Myasthenia Gravis Flashcards
What is Myasthenia Gravis
A disease of the neuromuscular junction.
It is an acquired, organ-spcific autoimmune disorder, of unknown cause, in which autoantibodies are directed agains the post-synaptic acetylcholine receptor.
Results in weakness and “fatiguability” of skeletal muscle groups.
The most commonly affected muscle are the proximal limbs, the ocular bulbar muscles.
Which organ is there a particular association of pathology in Myasthenia Gravis?
The thymus - hyperplasia in 70%, 10% have benign tumour
What are the two distinct age-groups that develop Myasthenia Gravis?
Women 20-35 - tends to be acute, severely fluctuating, more generalized and associated with HLD-B8 / DR3
Men 60-75 - more oculobulbar presentation
This is not the rule however.
What are the clinical features of Myasthenia?
All show fatiguability - features are worse after exercise ad at the end of the day.
Ocular - Ptosis, diplopia (50%)
Other cranial muscles - Weak face and jaw, dysarthria, dysphonia, dysphagia
Limb weakness - Usually proximal, shoulder and hips
Neck weakness - Neck flexion and extension, patients can present with difficulty lifting their head up
Respiratory muscle weakness - Shortness of breath
N.B Muscle wasting is rare, occurs only at end stage
How do you test for Myasthenia?
Eyes - demonstrate fatiguability by getting patient to look up for 1-2mins. OR getting the having them look down for a while then up, gets a lid twitch.
Limb reflexes are normal or increased, but fatigue on repeated testing.
Sensory examination is normal.
What investigations would you carry out in a patient with suspected Myasthenia Gravis?
1) Tensilon (edrophonium) test - fast-acting anticholinesterase (prevents breakdown of ACh). When administered bolus, symptoms of fatiguability improve within seconds, but only for 2-3 mins
2) Serum ACh receptor and MUSK (muscle specific kinase) antibodies - present in serum up to 85% of patients.
3) Electromyography - two classic findings
- Decrement in amplitude (fatiguing)
- Increased jitter using a single fibre electrode
4) Thymus imaging - if thyroid hyperplasia CT / MRI essential to asses for thyroid removal which may aid symptoms and prevent malignancy.
5) Other autoantibodies - present against striated muscle and thymus
6) Spirometry - vital capacity needs to be checked. If below 1.5 litres then transfer to ITU
How are patients with Myasthenia Gravis managed?

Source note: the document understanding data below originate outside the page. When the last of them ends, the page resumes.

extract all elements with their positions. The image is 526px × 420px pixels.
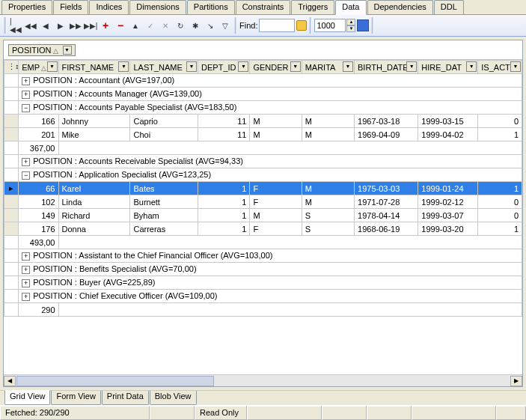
grid-body: +POSITION : Accountant (AVG=197,00) +POS… <box>4 74 522 317</box>
bottom-tab-form-view[interactable]: Form View <box>51 391 100 405</box>
status-empty-3 <box>322 406 367 420</box>
col-last-name-filter[interactable]: ▼ <box>186 61 197 72</box>
col-gender-filter[interactable]: ▼ <box>290 61 301 72</box>
cancel-button[interactable]: ✕ <box>159 19 172 32</box>
hscroll-thumb[interactable] <box>16 376 214 386</box>
tab-properties[interactable]: Properties <box>1 0 52 14</box>
group-row-open[interactable]: −POSITION : Accounts Payable Specialist … <box>4 101 522 115</box>
tab-partitions[interactable]: Partitions <box>187 0 235 14</box>
edit-row-button[interactable]: ▲ <box>129 19 142 32</box>
group-panel[interactable]: POSITION ▼ <box>4 40 522 60</box>
find-highlight-icon[interactable] <box>296 20 307 31</box>
col-emp-filter[interactable]: ▼ <box>47 61 58 72</box>
table-row[interactable]: 201MikeChoi11MM1969-04-091999-04-021 <box>4 128 522 141</box>
col-is-active[interactable]: IS_ACTI▼ <box>478 61 522 74</box>
hscroll-right-button[interactable]: ▶ <box>510 376 522 386</box>
filter-button[interactable]: ▽ <box>218 19 232 32</box>
group-row[interactable]: +POSITION : Buyer (AVG=225,89) <box>4 276 522 290</box>
group-row[interactable]: +POSITION : Assistant to the Chief Finan… <box>4 249 522 263</box>
nav-prev-button[interactable]: ◀ <box>39 19 52 32</box>
col-first-name[interactable]: FIRST_NAME▼ <box>58 61 130 74</box>
expand-icon[interactable]: + <box>22 77 30 85</box>
bookmark-button[interactable]: ✱ <box>189 19 202 32</box>
add-row-button[interactable]: + <box>99 19 112 32</box>
nav-last-button[interactable]: ▶▶| <box>84 19 97 32</box>
tab-ddl[interactable]: DDL <box>434 0 464 14</box>
page-size-down[interactable]: ▼ <box>346 25 355 32</box>
horizontal-scrollbar[interactable]: ◀ ▶ <box>4 374 522 386</box>
group-row[interactable]: +POSITION : Accountant (AVG=197,00) <box>4 74 522 88</box>
expand-icon[interactable]: + <box>22 252 30 261</box>
group-row[interactable]: +POSITION : Accounts Manager (AVG=139,00… <box>4 88 522 101</box>
col-first-name-filter[interactable]: ▼ <box>118 61 129 72</box>
expand-icon[interactable]: + <box>22 91 30 99</box>
expand-icon[interactable]: + <box>22 293 30 301</box>
bottom-tab-print-data[interactable]: Print Data <box>102 391 149 405</box>
col-hire-date-filter[interactable]: ▼ <box>466 61 477 72</box>
group-row[interactable]: +POSITION : Benefits Specialist (AVG=70,… <box>4 263 522 276</box>
apply-page-size-button[interactable] <box>357 19 369 31</box>
col-marital-filter[interactable]: ▼ <box>343 61 353 72</box>
expand-icon[interactable]: + <box>22 266 30 274</box>
row-header-corner[interactable]: ⋮≡ <box>4 61 19 74</box>
col-dept-id[interactable]: DEPT_ID▼ <box>198 61 250 74</box>
tab-dimensions[interactable]: Dimensions <box>129 0 186 14</box>
nav-prev-page-button[interactable]: ◀◀ <box>24 19 37 32</box>
status-empty-2 <box>247 406 322 420</box>
app-window: Properties Fields Indices Dimensions Par… <box>0 0 526 420</box>
col-birth-date[interactable]: BIRTH_DATE▼ <box>355 61 418 74</box>
tab-fields[interactable]: Fields <box>53 0 88 14</box>
col-emp[interactable]: EMP▼ <box>19 61 58 74</box>
bottom-tab-grid-view[interactable]: Grid View <box>4 390 50 405</box>
collapse-icon[interactable]: − <box>22 171 30 180</box>
goto-button[interactable]: ↘ <box>204 19 217 32</box>
status-empty-5 <box>412 406 496 420</box>
table-row[interactable]: 149RichardByham1MS1978-04-141999-03-070 <box>4 209 522 222</box>
expand-icon[interactable]: + <box>22 158 30 166</box>
refresh-button[interactable]: ↻ <box>174 19 187 32</box>
page-size-up[interactable]: ▲ <box>346 19 355 25</box>
col-last-name[interactable]: LAST_NAME▼ <box>130 61 198 74</box>
col-birth-date-filter[interactable]: ▼ <box>406 61 417 72</box>
status-readonly: Read Only <box>195 406 247 420</box>
data-grid: ⋮≡ EMP▼ FIRST_NAME▼ LAST_NAME▼ DEPT_ID▼ … <box>4 60 522 317</box>
col-dept-id-filter[interactable]: ▼ <box>238 61 248 72</box>
group-row[interactable]: +POSITION : Accounts Receivable Speciali… <box>4 155 522 168</box>
status-fetched: Fetched: 290/290 <box>0 406 150 420</box>
group-chip-dropdown[interactable]: ▼ <box>63 46 72 55</box>
col-is-active-filter[interactable]: ▼ <box>510 61 521 72</box>
table-row-selected[interactable]: ▸66KarelBates1FM1975-03-031999-01-241 <box>4 182 522 195</box>
table-row[interactable]: 166JohnnyCaprio11MM1967-03-181999-03-150 <box>4 115 522 128</box>
tab-triggers[interactable]: Triggers <box>291 0 334 14</box>
top-tabstrip: Properties Fields Indices Dimensions Par… <box>0 0 526 15</box>
table-row[interactable]: 102LindaBurnett1FM1971-07-281999-02-120 <box>4 195 522 209</box>
group-row-open[interactable]: −POSITION : Application Specialist (AVG=… <box>4 168 522 182</box>
accept-button[interactable]: ✓ <box>144 19 157 32</box>
col-hire-date[interactable]: HIRE_DAT▼ <box>418 61 478 74</box>
col-gender[interactable]: GENDER▼ <box>250 61 302 74</box>
column-header-row: ⋮≡ EMP▼ FIRST_NAME▼ LAST_NAME▼ DEPT_ID▼ … <box>4 61 522 74</box>
aggregate-row: 493,00 <box>4 236 522 249</box>
find-input[interactable] <box>259 19 295 32</box>
group-chip-position[interactable]: POSITION ▼ <box>8 44 76 56</box>
tab-data[interactable]: Data <box>335 0 366 15</box>
table-row[interactable]: 176DonnaCarreras1FS1968-06-191999-03-201 <box>4 222 522 236</box>
footer-aggregate-row: 290 <box>4 303 522 317</box>
bottom-tab-blob-view[interactable]: Blob View <box>150 391 197 405</box>
nav-next-button[interactable]: ▶ <box>54 19 67 32</box>
nav-next-page-button[interactable]: ▶▶ <box>69 19 82 32</box>
group-row[interactable]: +POSITION : Chief Executive Officer (AVG… <box>4 290 522 303</box>
page-size-input[interactable] <box>314 19 346 32</box>
remove-row-button[interactable]: − <box>114 19 127 32</box>
hscroll-left-button[interactable]: ◀ <box>4 376 16 386</box>
tab-dependencies[interactable]: Dependencies <box>367 0 433 14</box>
col-marital[interactable]: MARITA▼ <box>302 61 354 74</box>
grid-wrapper: POSITION ▼ ⋮≡ EMP▼ FIRST_NAME▼ LAST_NAME… <box>3 40 523 387</box>
collapse-icon[interactable]: − <box>22 104 30 112</box>
nav-first-button[interactable]: |◀◀ <box>9 19 22 32</box>
expand-icon[interactable]: + <box>22 279 30 287</box>
hscroll-track[interactable] <box>16 376 510 386</box>
grid-area[interactable]: ⋮≡ EMP▼ FIRST_NAME▼ LAST_NAME▼ DEPT_ID▼ … <box>4 60 522 374</box>
tab-indices[interactable]: Indices <box>89 0 129 14</box>
tab-constraints[interactable]: Constraints <box>236 0 291 14</box>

Course is relapsing remitting, may be brought on by illness and drugs.
1) Oral acetylcholinesterases - Pyridostigimine
- onset 60 mins, duration 3-5hrs, response determines dose
- Overdose possible and difficult to differentiate from normal disease as presents with weakness
- Only treats symptoms not underlying disease
2) Thyectomy - can improve prognosis of disease in patients with thyroid hyperplasia, esp. in those under 40.
- essential in thyoma to remove potentially malignant tumour, rarely improves symptoms
3) Immunosuppression - Corticosteroids, improves 70% of cases
- Plasmopheresis or IV immunoglobulins can be used duting acute exacerbations and when respiratory involvement.

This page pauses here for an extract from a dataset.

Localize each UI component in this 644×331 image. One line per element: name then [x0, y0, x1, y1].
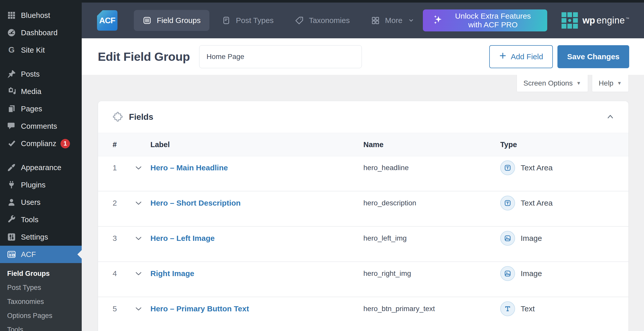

- Azathioprine, most commonly used as steroid sparing agent, but can also use ciclosporin, methotrexate, mycophenolate.
What is Lambert-Eaton Myasthenic syndrome?

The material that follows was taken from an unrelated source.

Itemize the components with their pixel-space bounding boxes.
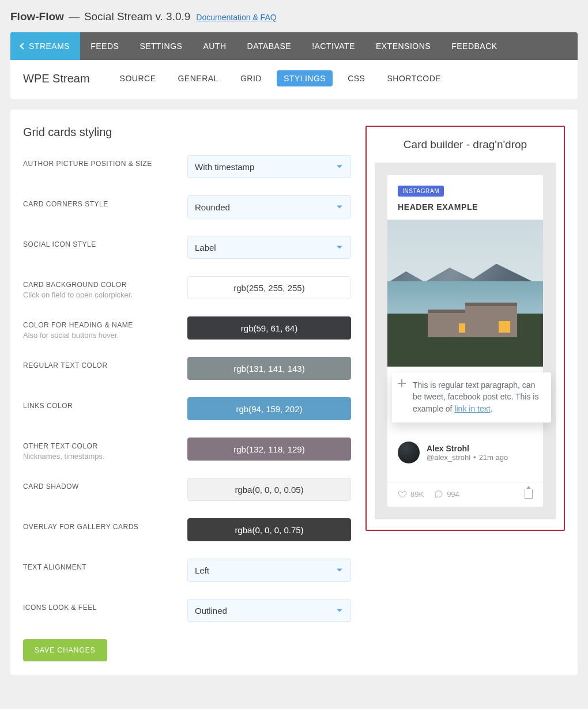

This is associated with antibodies directed against pre-synpatic voltage-gated calcium channels, resulting in a failure to release ACh into the synapse.
In many cases it is a non-metastatic manifestation of malignancy, e.g. small-cell carcinoma of the lung.
Characterised by weakness of proximal limb muscles, without ocular and cranial muscles.
Paradoxically there is a temporary improvement in power after exercise, though this is followed by a sustained period of weakness.
Reflexes are usually absent, but return after the use of muscle potentiation.
Autonomic involvement is common especially in malignancy related cases.
Electromyography shows a characteristic increase in action potential after repetitive stimulation. AChr antibodies are negative.
Guanethidine hydrochloride and 4-aminopyridine may halp.
What are the even rarer forms of Myasthenia Gravis?
- Congenital - mutation in release of ACh apparatus from pre-synaptic terminal.
- Neo-natal - transfer of antibodies across the placenta, usually resolves.
- penecillamine induced myasthenia
Also: Botulinum toxin - from clostridium botulinum, damages neuromuscular junction.